No, we need to get out of here before a factory falls on our heads… Solomon tried to think through the options, but it was hard to with his body thrumming with chemicals and the echoes of pain. We have no weapons. Our transmitters don’t work down here.
Scrape-thunk! A sound drew his eye—it was the other convict,
the much older silent man who had pointed at the ambassador.
What is he doing?
He was crouched at the rear of the cave, using his over-large, barely-sealed leather gauntlets that the convicts wore to pull and tear at the blocks on the other side of the tunnel.
“Hoi! What’s through there? Do you know a way through?” Solomon asked, as all eyes turned to the old man, ignoring the rest of them.
“It doesn’t go anywhere, it just leads to a dead-end,” the scarred woman said in annoyance. “An old works tunnel that they had to abandon before my time here. Look, I know you guys are supposed to be the rescue party, but it looks like you haven’t got any answers, so…” the woman was saying, but Solomon’s mind had seized upon one throwaway comment.
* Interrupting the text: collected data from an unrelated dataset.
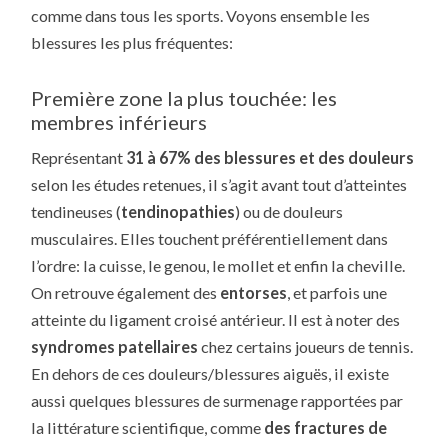
comme dans tous les sports. Voyons ensemble les
blessures les plus fréquentes:
Première zone la plus touchée: les
membres inférieurs
Représentant
31 à 67% des blessures et des douleurs
selon les études retenues, il s’agit avant tout d’atteintes
tendineuses (
tendinopathies
) ou de douleurs
musculaires. Elles touchent préférentiellement dans
l’ordre: la cuisse, le genou, le mollet et enfin la cheville.
On retrouve également des
entorses
, et parfois une
atteinte du ligament croisé antérieur. Il est à noter des
syndromes patellaires
chez certains joueurs de tennis.
En dehors de ces douleurs/blessures aiguës, il existe
aussi quelques blessures de surmenage rapportées par
la littérature scientifique, comme
des fractures de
Before her time here… Solomon moved to the old man’s side, doing his best to crouch down.
“But not before your time, huh, old man?” he said in a low voice, still clearly audible to the others.
“That’s Malcom Jeckers,” one of the Proximians said. “He was one of the architects of the Proxima Constitution. A real firebrand in his early days. Almost had a shot at becoming the Imprimatur of Proxima, before the Confederacy…”
“How long has he been here?” Solomon asked, since Malcom appeared to be ignoring them as he tore at the rocks.
“He was the first to call for Proxima independence. He was deemed too dangerous by the Confederacy to ever set foot on Proxima again,” the younger delegate said. “He’s been here thirty-off years…”
Thirty years. Solomon couldn’t even begin to imagine it. Is this what I would turn out like, if I had been sent here instead of the Marine Corps? Solomon was fully aware that he along with every other Outcast should have ended up here, had it not been for the Doctor Palinov selecting the criminals from their transporters and sending them to Ganymede instead, according to their health results. Solomon didn’t even know if anyone down on Earth knew that he wasn’t on Titan, doing what the rest of these convicts would be doing, day in, day out.